By Bharani Subramaniam, Head of Technology – ThoughtWorks
By Mageswaran Muthukumar, Lead Consultant, Data Engineering – ThoughtWorks
By Nagesh Subrahmanyam, Partner Solutions Architect – AWS

Connect with Thoughtworks-1

In the digital economy, customers expect immediate, relevant, and frictionless experience when they want to find, do, or buy something.

To meet these expectations, businesses need to deliver hyper-personalization for every one of their customers. This demands a comprehensive view of customers’ behavioral patterns across direct and indirect touchpoints.

Such a solution requires an elastic infrastructure, as you can’t predict the amount of compute and storage a solution will need up front. Moreover, a regulated industry like banking puts additional constraints on dealing with personally identifiable information (PII).

This post describes how ThoughtWorks, a global technology consultancy company, handled infrastructure and regulatory challenges and delivered a cloud-native, hyper-personalized data platform on top of Amazon EMR for a leading private sector bank in India.

ThoughtWorks is as AWS Competency Partner and leading global technology consultancy that enables enterprises and technology disruptors to thrive as modern digital businesses.

What is Hyper-Personalization?

Digital platforms are disrupting the traditional business models across many industries. Though there are a number of factors that make a digital platform successful, we have observed the strategy to sustain and promote usage of the platform is the one of most critical factors.

Traditionally, businesses focused most of their marketing efforts on acquiring new customers, but in the digital era they also need to continuously engage existing customers at the same time.

To achieve continuous engagement, some organizations have a dedicated “growth team” while others treat this as a part of their general marketing efforts. No matter how a business is set up, you need a good infrastructure to derive insights and make data-driven decisions.

Years of research point to the fact customers value contextual and personalized content over generic ads. Before we go further, let’s unpack the different levels of personalization and explore why hyper-personalization is so effective.

Assume your business has one million consumers and your marketing department wants to promote 10 offers, each with 10 variants, to keep these customers engaged.

Though there can be many ways to achieve this, we can broadly categorize communication mechanisms into three distinct categories, as shown in the levels of personalization chart below: generic messaging, segmentation, and hyper-personalization. The effectiveness of communication increases as the focus of personalization increases.


Figure 1 -Levels of personalization.

The following sections describe the levels of personalization.

Generic Messaging

In this approach, you would simply send all 100 offers (10 offers with 10 variants) to every one of your million customers. You may overlay the customer name or gender to make it look personalized, but this kind of generic messaging is mostly ineffective and there’s a high probability your customers would treat it as spam.

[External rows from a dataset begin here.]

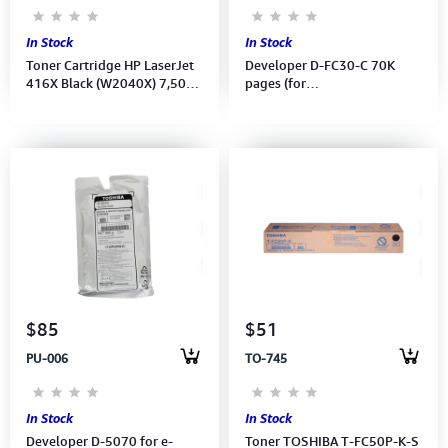
In Stock
In Stock
Toner Cartridge HP LaserJet
Developer D-FC30-C 70K
416X Black (W2040X) 7,500
pages (for
pages for M454, MFP M479
e2051C/2551C/2050C/2550C)
(6LJ70994200)
$85
$51
PU-006
TO-745
In Stock
In Stock
Developer D-5070 for e-
Toner TOSHIBA T-FC50P-K-S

In this approach, you’d leverage the knowledge gained about your customers through their purchase history and preferences to effectively cluster or segment them into distinct personas. You can also filter the offers according to each segment. Segmentation leads to better conversion rate as it’s more targeted than generic messaging.


With hyper-personalization, you would go a step further than just segmenting your user base. You don’t send the offers at random intervals, but rather watch for signals from customer behavior and promote valid offers that address the needs of your customer in a timely manner.

Hyper-personalization is far more effective than other approaches, but it does require sufficient data to infer behavioral patterns and the ability to process them in near real-time.

Limitations with On-Premises Infrastructure

When we analyzed the volume and nature of transactional data required to create the behavioral model of our customers, we realized a few key insights:

  • Daily volume of raw input data across all sources is approximately 1 TB.
  • Volume of the output (customer model and valid offers) is approximately 10 GB, or one tenth of the input volume.
  • When we compute the customer model with thousands of attributes across different stages in our data pipeline, the data volume expands up to 5x the input volume for the cluster.

With this insight, it was clear we can’t depend only on the on-premises data center capacity; rather, we need a hybrid-cloud model. For security considerations, the data preparation and sanitization steps are executed from on-premises data centers.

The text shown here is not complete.